## Aim of the task
Across all the records, filter for lines with the word "irretratabilidade" and copy them.

______

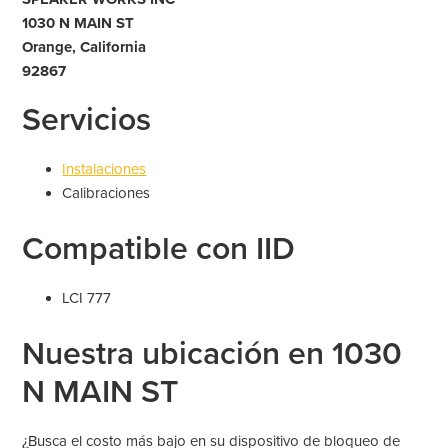
1030 N MAIN ST
Orange, California
92867
Servicios
Instalaciones
Calibraciones
Compatible con IID
LCI 777
Nuestra ubicación en 1030
N MAIN ST
¿Busca el costo más bajo en su dispositivo de bloqueo de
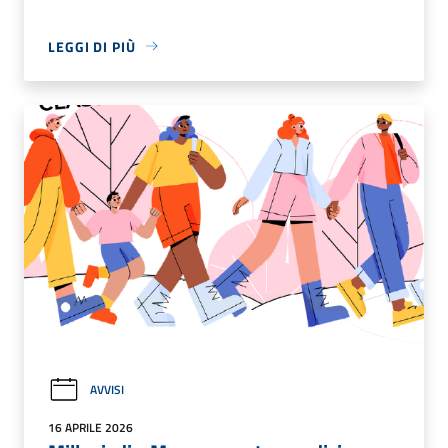
LEGGI DI PIÙ
AVVISI
16 APRILE 2026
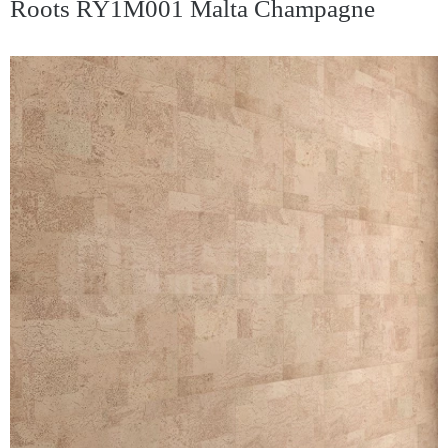
Roots RY1M001 Malta Champagne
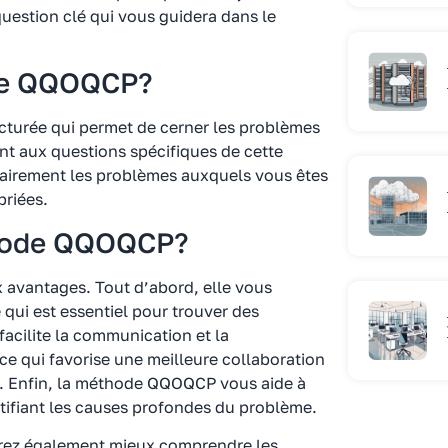
uestion clé qui vous guidera dans le
ode QQOQCP?
turée qui permet de cerner les problèmes
nt aux questions spécifiques de cette
lairement les problèmes auxquels vous êtes
priées.
thode QQOQCP?
vantages. Tout d’abord, elle vous
 qui est essentiel pour trouver des
acilite la communication et la
ce qui favorise une meilleure collaboration
s. Enfin, la méthode QQOQCP vous aide à
ntifiant les causes profondes du problème.
rez également mieux comprendre les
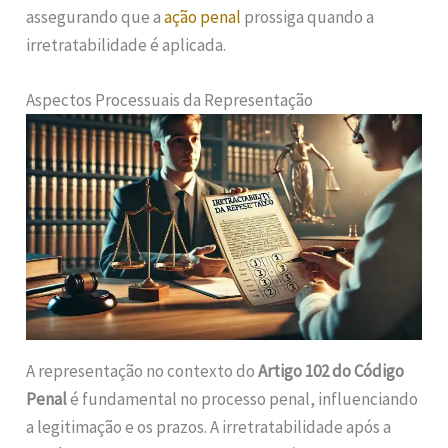
assegurando que a
ação penal
prossiga quando a
irretratabilidade é aplicada.
Aspectos Processuais da Representação
A representação no contexto do
Artigo 102 do Código
Penal
é fundamental no processo penal, influenciando
a legitimação e os prazos. A irretratabilidade após a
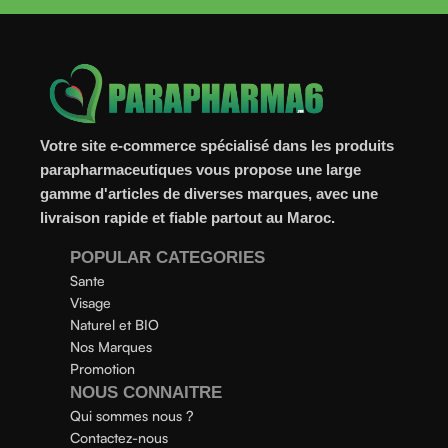
Votre site e-commerce spécialisé dans les produits
parapharmaceutiques vous propose une large
gamme d'articles de diverses marques, avec une
livraison rapide et fiable partout au Maroc.
POPULAR CATEGORIES
Sante
Visage
Naturel et BIO
Nos Marques
Promotion
NOUS CONNAITRE
Qui sommes nous ?
Contactez-nous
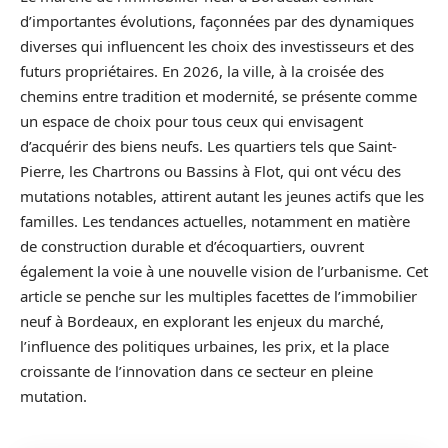
d’importantes évolutions, façonnées par des dynamiques
diverses qui influencent les choix des investisseurs et des
futurs propriétaires. En 2026, la ville, à la croisée des
chemins entre tradition et modernité, se présente comme
un espace de choix pour tous ceux qui envisagent
d’acquérir des biens neufs. Les quartiers tels que Saint-
Pierre, les Chartrons ou Bassins à Flot, qui ont vécu des
mutations notables, attirent autant les jeunes actifs que les
familles. Les tendances actuelles, notamment en matière
de construction durable et d’écoquartiers, ouvrent
également la voie à une nouvelle vision de l’urbanisme. Cet
article se penche sur les multiples facettes de l’immobilier
neuf à Bordeaux, en explorant les enjeux du marché,
l’influence des politiques urbaines, les prix, et la place
croissante de l’innovation dans ce secteur en pleine
mutation.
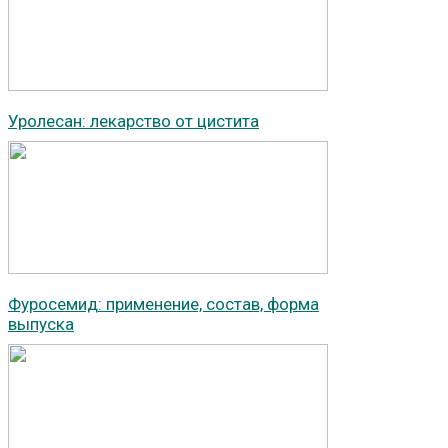
Уролесан: лекарство от цистита
Фуросемид: применение, состав, форма
выпуска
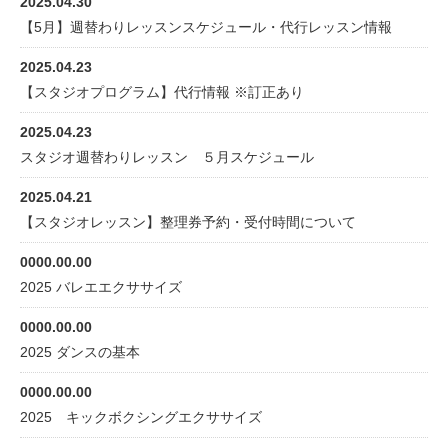
2025.04.30
【5月】週替わりレッスンスケジュール・代行レッスン情報
2025.04.23
【スタジオプログラム】代行情報 ※訂正あり
2025.04.23
スタジオ週替わりレッスン ５月スケジュール
2025.04.21
【スタジオレッスン】整理券予約・受付時間について
0000.00.00
2025 バレエエクササイズ
0000.00.00
2025 ダンスの基本
0000.00.00
2025 キックボクシングエクササイズ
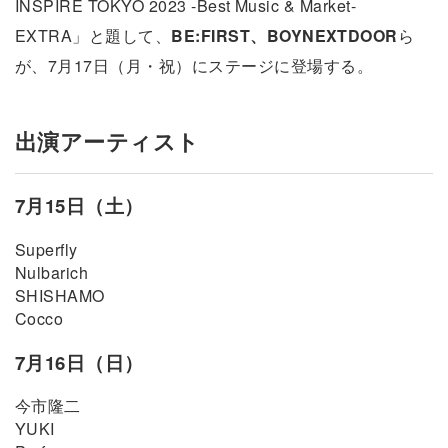
INSPIRE TOKYO 2023 -Best Music & Market-
EXTRA」と題して、
BE:FIRST、BOYNEXTDOOR
ら
が、7月17日（月・祝）にステージに登場する。
出演アーティスト
7月15日（土）
Superfly
Nulbarich
SHISHAMO
Cocco
7月16日（日）
今市隆二
YUKI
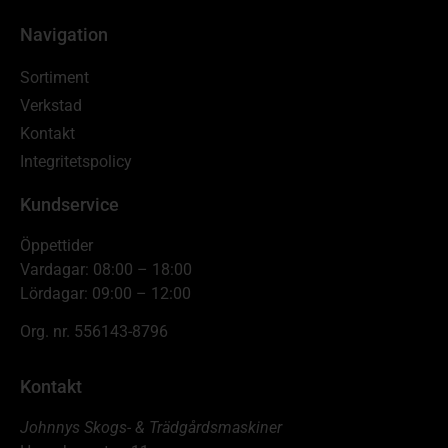
Navigation
Sortiment
Verkstad
Kontakt
Integritetspolicy
Kundservice
Öppettider
Vardagar: 08:00 – 18:00
Lördagar: 09:00 – 12:00
Org. nr. 556143-8796
Kontakt
Johnnys Skogs- & Trädgårdsmaskiner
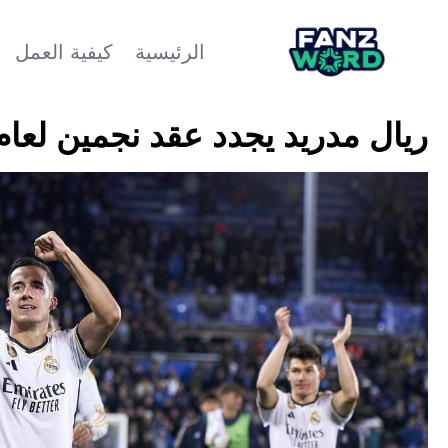
الرئيسية
كيفية العمل
ريال مدريد يجدد عقد نجمين لعام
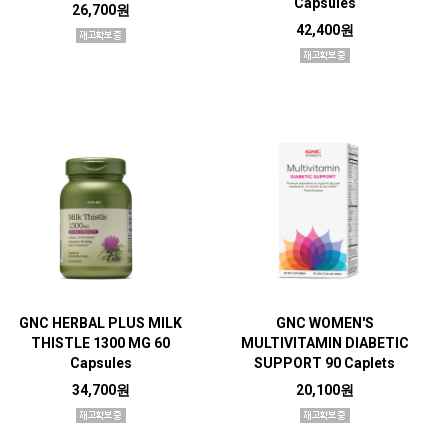
Capsules
26,700원
42,400원
GNC HERBAL PLUS MILK
GNC WOMEN'S
THISTLE 1300 MG 60
MULTIVITAMIN DIABETIC
Capsules
SUPPORT 90 Caplets
34,700원
20,100원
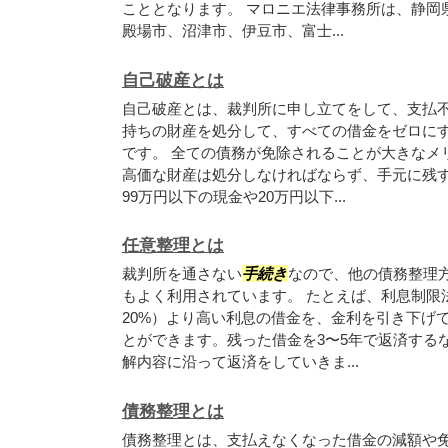
こととなります。 マロニエ法律事務所は、静岡
殿場市、沼津市、伊豆市、富士...
自己破産とは
自己破産とは、裁判所に申し立てをして、支払
持ちの財産を処分して、すべての借金をゼロに
です。 全ての債務が免除されることが大きなメ
高価な財産は処分しなければならず、手元に残
99万円以下の現金や20万円以下...
任意整理とは
裁判所を通さない
手続き
なので、他の債務整理
もよく利用されています。 たとえば、利息制限
20%）より高い利息の借金を、金利を引き下げ
とができます。残った借金を3〜5年で返済する
解内容に沿って返済をしていきま...
債務整理とは
債務整理とは、支払えなくなった借金の減額や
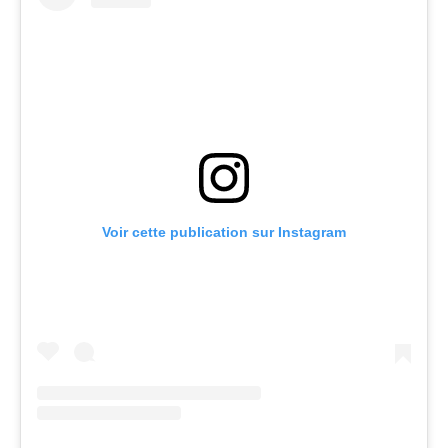
Voir cette publication sur Instagram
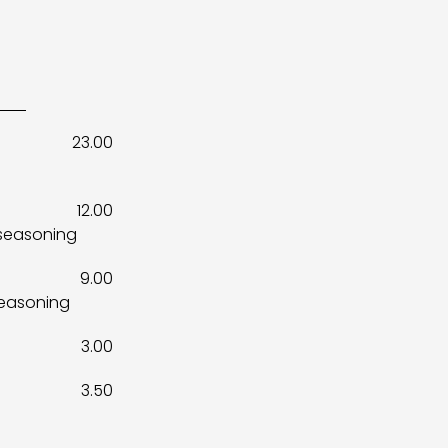
23.00
12.00
 seasoning
9.00
seasoning
3.00
3.50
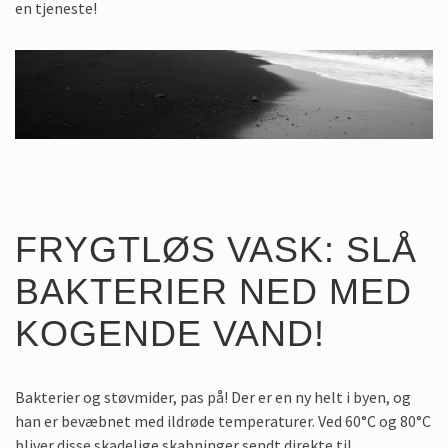
en tjeneste!
FRYGTLØS VASK: SLÅ
BAKTERIER NED MED
KOGENDE VAND!
Bakterier og støvmider, pas på! Der er en ny helt i byen, og
han er bevæbnet med ildrøde temperaturer. Ved 60°C og 80°C
bliver disse skadelige skabninger sendt direkte til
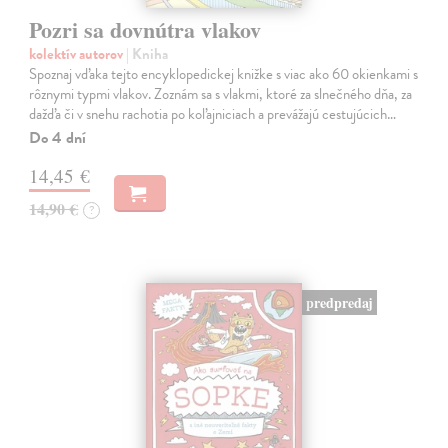
Pozri sa dovnútra vlakov
kolektív autorov
| Kniha
Spoznaj vďaka tejto encyklopedickej knižke s viac ako 60 okienkami s
rôznymi typmi vlakov. Zoznám sa s vlakmi, ktoré za slnečného dňa, za
dažďa či v snehu rachotia po koľajniciach a prevážajú cestujúcich…
Do 4 dní
14,45 €
14,90 €
?
predpredaj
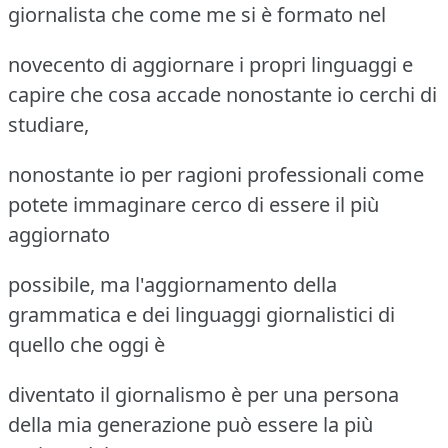
giornalista che come me si è formato nel
novecento di aggiornare i propri linguaggi e
capire che cosa accade nonostante io cerchi di
studiare,
nonostante io per ragioni professionali come
potete immaginare cerco di essere il più
aggiornato
possibile, ma l'aggiornamento della
grammatica e dei linguaggi giornalistici di
quello che oggi è
diventato il giornalismo è per una persona
della mia generazione può essere la più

______

## Problem solution
irretratabilidade é aplicada.
a legitimação e os prazos. A irretratabilidade após a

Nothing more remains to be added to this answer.